What needs to be done: Nothing left out, nothing added: return the full set of records.

Page-level text extractions
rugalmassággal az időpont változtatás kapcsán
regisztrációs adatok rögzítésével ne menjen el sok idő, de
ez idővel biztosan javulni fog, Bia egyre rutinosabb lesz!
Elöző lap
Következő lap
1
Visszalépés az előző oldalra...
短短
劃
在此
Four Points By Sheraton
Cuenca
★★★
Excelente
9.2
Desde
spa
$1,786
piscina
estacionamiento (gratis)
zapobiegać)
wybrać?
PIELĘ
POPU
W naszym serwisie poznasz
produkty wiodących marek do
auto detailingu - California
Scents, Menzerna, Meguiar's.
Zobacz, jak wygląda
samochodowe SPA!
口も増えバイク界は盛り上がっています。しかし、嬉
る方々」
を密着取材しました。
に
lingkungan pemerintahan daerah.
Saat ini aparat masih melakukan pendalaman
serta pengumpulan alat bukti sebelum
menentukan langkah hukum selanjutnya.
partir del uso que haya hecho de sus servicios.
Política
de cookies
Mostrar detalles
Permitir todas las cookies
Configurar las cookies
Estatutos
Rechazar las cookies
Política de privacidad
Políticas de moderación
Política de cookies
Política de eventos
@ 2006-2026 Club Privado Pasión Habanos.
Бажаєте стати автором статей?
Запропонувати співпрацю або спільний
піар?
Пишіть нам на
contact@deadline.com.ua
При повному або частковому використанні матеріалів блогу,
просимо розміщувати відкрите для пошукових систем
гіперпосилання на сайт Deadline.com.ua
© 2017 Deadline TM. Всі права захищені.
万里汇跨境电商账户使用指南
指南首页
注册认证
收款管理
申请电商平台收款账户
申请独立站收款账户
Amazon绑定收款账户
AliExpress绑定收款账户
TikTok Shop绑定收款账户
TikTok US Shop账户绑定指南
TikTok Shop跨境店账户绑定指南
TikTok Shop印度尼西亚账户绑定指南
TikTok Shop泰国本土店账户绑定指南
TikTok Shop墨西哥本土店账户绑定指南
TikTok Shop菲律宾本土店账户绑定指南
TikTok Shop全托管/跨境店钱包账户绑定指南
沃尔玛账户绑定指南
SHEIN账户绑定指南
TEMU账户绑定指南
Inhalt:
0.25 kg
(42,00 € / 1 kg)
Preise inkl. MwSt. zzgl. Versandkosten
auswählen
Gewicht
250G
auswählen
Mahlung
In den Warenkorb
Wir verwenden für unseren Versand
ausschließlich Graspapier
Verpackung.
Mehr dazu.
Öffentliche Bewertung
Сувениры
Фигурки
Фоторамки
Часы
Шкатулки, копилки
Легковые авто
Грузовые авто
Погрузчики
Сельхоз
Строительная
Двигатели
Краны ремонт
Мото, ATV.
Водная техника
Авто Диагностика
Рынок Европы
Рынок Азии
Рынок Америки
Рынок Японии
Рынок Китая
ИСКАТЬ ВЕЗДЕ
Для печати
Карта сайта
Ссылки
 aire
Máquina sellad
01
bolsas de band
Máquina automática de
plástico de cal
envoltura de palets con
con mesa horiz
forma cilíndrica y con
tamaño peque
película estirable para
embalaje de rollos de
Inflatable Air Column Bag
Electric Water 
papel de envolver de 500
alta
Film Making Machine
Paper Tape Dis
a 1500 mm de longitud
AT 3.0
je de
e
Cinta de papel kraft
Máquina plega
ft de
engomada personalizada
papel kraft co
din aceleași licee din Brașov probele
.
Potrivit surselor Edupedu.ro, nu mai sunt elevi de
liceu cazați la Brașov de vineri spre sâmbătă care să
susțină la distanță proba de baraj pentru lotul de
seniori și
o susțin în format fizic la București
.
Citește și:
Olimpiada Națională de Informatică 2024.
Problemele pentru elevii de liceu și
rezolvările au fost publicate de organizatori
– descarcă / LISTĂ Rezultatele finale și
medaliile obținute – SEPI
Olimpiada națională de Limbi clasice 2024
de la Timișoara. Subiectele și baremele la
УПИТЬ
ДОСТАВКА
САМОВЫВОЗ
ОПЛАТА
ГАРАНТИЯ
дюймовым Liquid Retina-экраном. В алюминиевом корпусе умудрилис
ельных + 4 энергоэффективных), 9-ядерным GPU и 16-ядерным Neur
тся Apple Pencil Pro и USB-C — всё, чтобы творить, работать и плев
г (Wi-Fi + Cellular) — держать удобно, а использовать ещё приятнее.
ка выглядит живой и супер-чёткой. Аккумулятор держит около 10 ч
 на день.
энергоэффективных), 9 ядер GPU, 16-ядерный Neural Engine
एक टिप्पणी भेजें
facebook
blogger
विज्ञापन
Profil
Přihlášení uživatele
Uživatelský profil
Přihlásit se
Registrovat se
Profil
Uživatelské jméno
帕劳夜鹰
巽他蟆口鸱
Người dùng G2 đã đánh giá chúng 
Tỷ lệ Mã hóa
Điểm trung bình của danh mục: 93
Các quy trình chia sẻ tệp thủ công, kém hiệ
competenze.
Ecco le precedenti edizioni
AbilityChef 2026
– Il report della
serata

Response to this exercise:
rugalmassággal az időpont változtatás kapcsán
regisztrációs adatok rögzítésével ne menjen el sok idő, de
ez idővel biztosan javulni fog, Bia egyre rutinosabb lesz!
Elöző lap
Következő lap
1
Visszalépés az előző oldalra...
短短
劃
在此
Four Points By Sheraton
Cuenca
★★★
Excelente
9.2
Desde
spa
$1,786
piscina
estacionamiento (gratis)
zapobiegać)
wybrać?
PIELĘ
POPU
W naszym serwisie poznasz
produkty wiodących marek do
auto detailingu - California
Scents, Menzerna, Meguiar's.
Zobacz, jak wygląda
samochodowe SPA!
口も増えバイク界は盛り上がっています。しかし、嬉
る方々」
を密着取材しました。
に
lingkungan pemerintahan daerah.
Saat ini aparat masih melakukan pendalaman
serta pengumpulan alat bukti sebelum
menentukan langkah hukum selanjutnya.
partir del uso que haya hecho de sus servicios.
Política
de cookies
Mostrar detalles
Permitir todas las cookies
Configurar las cookies
Estatutos
Rechazar las cookies
Política de privacidad
Políticas de moderación
Política de cookies
Política de eventos
@ 2006-2026 Club Privado Pasión Habanos.
Бажаєте стати автором статей?
Запропонувати співпрацю або спільний
піар?
Пишіть нам на
contact@deadline.com.ua
При повному або частковому використанні матеріалів блогу,
просимо розміщувати відкрите для пошукових систем
гіперпосилання на сайт Deadline.com.ua
© 2017 Deadline TM. Всі права захищені.
万里汇跨境电商账户使用指南
指南首页
注册认证
收款管理
申请电商平台收款账户
申请独立站收款账户
Amazon绑定收款账户
AliExpress绑定收款账户
TikTok Shop绑定收款账户
TikTok US Shop账户绑定指南
TikTok Shop跨境店账户绑定指南
TikTok Shop印度尼西亚账户绑定指南
TikTok Shop泰国本土店账户绑定指南
TikTok Shop墨西哥本土店账户绑定指南
TikTok Shop菲律宾本土店账户绑定指南
TikTok Shop全托管/跨境店钱包账户绑定指南
沃尔玛账户绑定指南
SHEIN账户绑定指南
TEMU账户绑定指南
Inhalt:
0.25 kg
(42,00 € / 1 kg)
Preise inkl. MwSt. zzgl. Versandkosten
auswählen
Gewicht
250G
auswählen
Mahlung
In den Warenkorb
Wir verwenden für unseren Versand
ausschließlich Graspapier
Verpackung.
Mehr dazu.
Öffentliche Bewertung
Сувениры
Фигурки
Фоторамки
Часы
Шкатулки, копилки
Легковые авто
Грузовые авто
Погрузчики
Сельхоз
Строительная
Двигатели
Краны ремонт
Мото, ATV.
Водная техника
Авто Диагностика
Рынок Европы
Рынок Азии
Рынок Америки
Рынок Японии
Рынок Китая
ИСКАТЬ ВЕЗДЕ
Для печати
Карта сайта
Ссылки
 aire
Máquina sellad
01
bolsas de band
Máquina automática de
plástico de cal
envoltura de palets con
con mesa horiz
forma cilíndrica y con
tamaño peque
película estirable para
embalaje de rollos de
Inflatable Air Column Bag
Electric Water 
papel de envolver de 500
alta
Film Making Machine
Paper Tape Dis
a 1500 mm de longitud
AT 3.0
je de
e
Cinta de papel kraft
Máquina plega
ft de
engomada personalizada
papel kraft co
din aceleași licee din Brașov probele
.
Potrivit surselor Edupedu.ro, nu mai sunt elevi de
liceu cazați la Brașov de vineri spre sâmbătă care să
susțină la distanță proba de baraj pentru lotul de
seniori și
o susțin în format fizic la București
.
Citește și:
Olimpiada Națională de Informatică 2024.
Problemele pentru elevii de liceu și
rezolvările au fost publicate de organizatori
– descarcă / LISTĂ Rezultatele finale și
medaliile obținute – SEPI
Olimpiada națională de Limbi clasice 2024
de la Timișoara. Subiectele și baremele la
УПИТЬ
ДОСТАВКА
САМОВЫВОЗ
ОПЛАТА
ГАРАНТИЯ
дюймовым Liquid Retina-экраном. В алюминиевом корпусе умудрилис
ельных + 4 энергоэффективных), 9-ядерным GPU и 16-ядерным Neur
тся Apple Pencil Pro и USB-C — всё, чтобы творить, работать и плев
г (Wi-Fi + Cellular) — держать удобно, а использовать ещё приятнее.
ка выглядит живой и супер-чёткой. Аккумулятор держит около 10 ч
 на день.
энергоэффективных), 9 ядер GPU, 16-ядерный Neural Engine
एक टिप्पणी भेजें
facebook
blogger
विज्ञापन
Profil
Přihlášení uživatele
Uživatelský profil
Přihlásit se
Registrovat se
Profil
Uživatelské jméno
帕劳夜鹰
巽他蟆口鸱
Người dùng G2 đã đánh giá chúng 
Tỷ lệ Mã hóa
Điểm trung bình của danh mục: 93
Các quy trình chia sẻ tệp thủ công, kém hiệ
competenze.
Ecco le precedenti edizioni
AbilityChef 2026
– Il report della
serata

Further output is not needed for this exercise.